Le colonel fut si ému de cette naïve et généreuse ouverture qu’il oublia toutes les susceptibilités d’amour-propre qui l’avaient éloigné de son ami. Il lui tendit la main, lui jura que son amitié était plus sincère que jamais, et qu’il ne refusait ses offres que par discrétion. Madame Delmare gardait le silence. Ralph fit un effort pour obtenir un mot de sa bouche.

« Et vous, Indiana, lui dit-il d’une voix étouffée, avez-vous encore de l’amitié pour moi ? »

Ce mot réveilla toute l’affection filiale, tous les souvenirs d’enfance, toutes les habitudes d’intimité qui unissaient leurs cœurs. Ils se jetèrent en pleurant dans les bras l’un de l’autre, et Ralph faillit s’évanouir : car dans ce corps robuste, dans ce tempérament calme et réservé, fermentaient des émotions puissantes. Il s’assit pour ne pas tomber, resta quelques instants silencieux et pâle ; puis il saisit la main du colonel dans une des siennes, et celle de sa femme dans l’autre.

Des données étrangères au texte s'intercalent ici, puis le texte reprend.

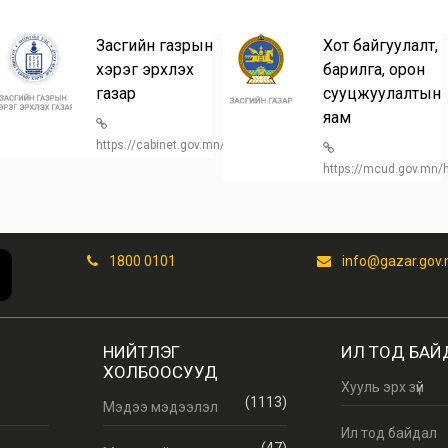
Засгийн газрын
Хот байгуулалт,
хэрэг эрхлэх
барилга, орон
газар
сууцжуулалтын
n/
яам
https://cabinet.gov.mn/
https://mcud.gov.mn
1800 0101
info@gazar.gov
НИЙТЛЭГ
ИЛ ТОД БАЙ
ХОЛБООСУУД
Хууль эрх зүй
(1113)
Мэдээ мэдээлэл
Ил тод байдал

« À cette heure de séparation peut-être éternelle, leur dit-il, soyez francs avec moi. Vous refusez ma proposition de vous accompagner à cause de moi et non à cause de vous ?

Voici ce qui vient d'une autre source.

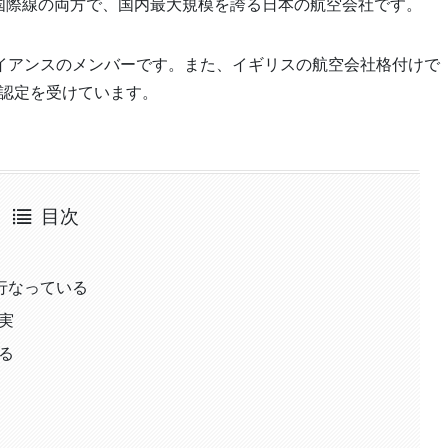
線と国際線の両方で、国内最大規模を誇る日本の航空会社です。
ライアンスのメンバーです。また、イギリスの航空会社格付けで
inesの認定を受けています。
目次
行なっている
実
る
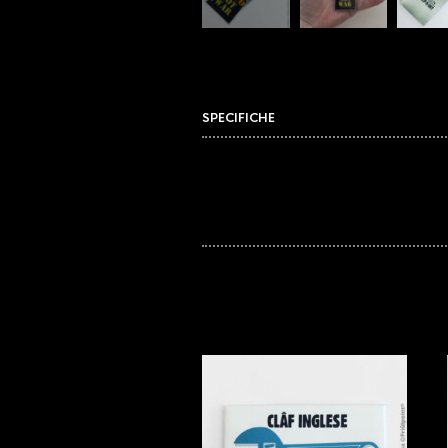
SPECIFICHE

— Je vous jure sur l’honneur, dit Delmare, qu’en vous refusant je sacrifie mon bonheur au vôtre.

— Pour moi, dit Indiana, vous savez que je voudrais ne jamais vous quitter.

— À Dieu ne plaise que je doute de votre sincérité dans un pareil moment ! répondit Ralph ; votre parole me suffit, je suis content de vous deux. »

Et il disparut.

Six semaines après, le brick la Coraly mettait à la voile dans le port de Bordeaux. Ralph avait écrit à ses amis qu’il serait dans cette ville vers les derniers jours de leur station, mais, selon sa coutume, dans un style si laconique, qu’il était impossible de savoir s’il avait l’intention de leur dire un dernier adieu ou celle de les accompagner. Ils attendirent vainement jusqu’à la dernière heure, et le capitaine donna le signal du départ sans que Ralph eût paru. Quelques pressentiments sinistres vinrent ajouter à la douleur morne qui pesait sur l’âme d’Indiana, lorsque les dernières maisons du port s’effacèrent dans la verdure de la côte, elle frémit de songer qu’elle était désormais seule dans l’univers avec ce mari qu’elle haïssait, qu’il faudrait vivre et mourir avec lui sans un ami pour la consoler, sans un parent pour la protéger contre sa domination violente…

Mais, en se retournant, elle vit sur le pont, derrière elle, la paisible et bienveillante figure de Ralph qui lui souriait.

« Tu ne m’abandonnes donc pas, toi ? lui dit-elle en se jetant à son cou toute baignée de larmes.

— Jamais ! » répondit Ralph en la pressant sur sa poitrine.